Ele foi um membro querido da família, meu companheiro fiel por 20 anos de sua curta vida, o menino que conquistava o coração de todos os que vinham em casa, mesmo quem não gostava a princípio de gatos.
Ele era um gatinho tranquilo, bom julgador de caráter humano (quando ele ficava desconfiado ou fazia "boquinha" pra alguém era certeza de eu ter problemas com aquela pessoa posteriormente).
Meu sobrinho Gabriel um dia me ligou da casa de seu avô Erich e me pediu para "ficar com seu gato, porque ele viria embora e não tinha como levá-lo"(na verdade, ele acabara de encontrá-lo na garagem do prédio e ficou com dó do bichinho)."-Mas, Gabi, eu já tenho três gatas!". "-Ah, fica vai! Ele vai ficar sozinho!". "-Tá bom, que cor é o gatinho?". "-Ele é meio verde". "-Verde?!Tá, pode trazer". E ele apareceu com um filhotinho rajadinho todo arrebentado, pulguento, com carrapatos, com diarreia e falhas no pelo. Eu estava sentada no chão da cozinha, arrumando o armário da pia, quando eles entraram com o gatinho, que veio "rosnando" direto para meu colo, se aninhou e soltou uma borrifada. Bem, eu fui aceita como sua mãe! Dei-lhe um banho, catei as pulgas e carrapatos e o alimentei. O veterinário disse que "talvez" ele sobrevivesse e lhe prescreveu antibióticos. Quinze dias depois lá estava ele, correndo pelo apartamento, atazanando a vida das outras três gatas mais velhas - Gorda, Mimi e Suzana. Logo estabeleceu-se uma relação hierárquica entre os quatro, sendo que a avó ficou sendo a siamesa Suzana, sua vítima favorita de encurralar a Mimi e a Gorda ficou na companhia, meio indiferente.
Bruce Lee da Silva - recebeu este nome por causa de seus saltos e gemidinhos!
Sobreviveu à vida das outras - Mimi desapareceu após um incidente em casa, em que deixaram a porta aberta e tivemos que levar meu ex-marido para o hospital às pressas; Suzana era renal e morreu aos 21 anos e Gorda alguns anos depois com 17, também por complicações renais.
Bruce era renal também. Mudamos a ração mas ele vomitava - assim como Suzana com a ração para gatos renais- passamos a acompanhar no veterinário e vez ou outra era feita diálise. Aos poucos, as aplicações de soro subcutâneo foram aumentando em quantidade, o apetite diminuindo, até que ele ficou caquético e mesmo com a ração pastosa especial deixou de comer.
Eu o amava e ainda o amo. É doloroso para mim chegar em casa e não o encontrar no sofá ou em minha cama, enroladinho. Mas, como disse a veterinária Thelma, os gatos são animais altivos, se não estão bem se isolam e sofrem em silêncio.

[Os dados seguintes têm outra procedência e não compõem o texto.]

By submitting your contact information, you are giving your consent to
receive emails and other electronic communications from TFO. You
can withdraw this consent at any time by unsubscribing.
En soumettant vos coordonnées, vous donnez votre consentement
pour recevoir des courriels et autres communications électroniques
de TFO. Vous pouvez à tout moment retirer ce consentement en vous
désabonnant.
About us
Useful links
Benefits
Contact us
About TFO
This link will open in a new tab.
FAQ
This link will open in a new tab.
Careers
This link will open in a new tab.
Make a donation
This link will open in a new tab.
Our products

Meu querido amigo morreu no dia 16 de setembro de 2015 aos 20 anos.
Ele foi, curiosamente, meu segundo gato rajado cinza, o vira-latinha de telhado. O primeiro se chamava Tumánho, era rajado e me seguia a todo lugar, como um cão de guarda. Eu costumava brincar que o Bruce era a reencarnação do Tumánho, pois ambos grudaram em mim como se eu fosse sua mãe ou irmã, confiando-me seus nobres corações.
Quem não gosta de gatos, eu nem vou tentar convencer pois é perda de tempo, mas quem gosta de animais de maneira geral vai compreender o amor que eles nos oferecem durante suas curtas vidas, incondicionalmente. Sim, gatos são amorosos também, embora não gostem de demonstrar isso com qualquer pessoa. Se você é uma destas pessoas eleitas por um gato para ser sua família, parabéns! Eles escolhem muito bem, não por interesse (eles se viram bem sozinhos) mas porque gostaram de você.
Que ele esteja bem no lugar em que estiver.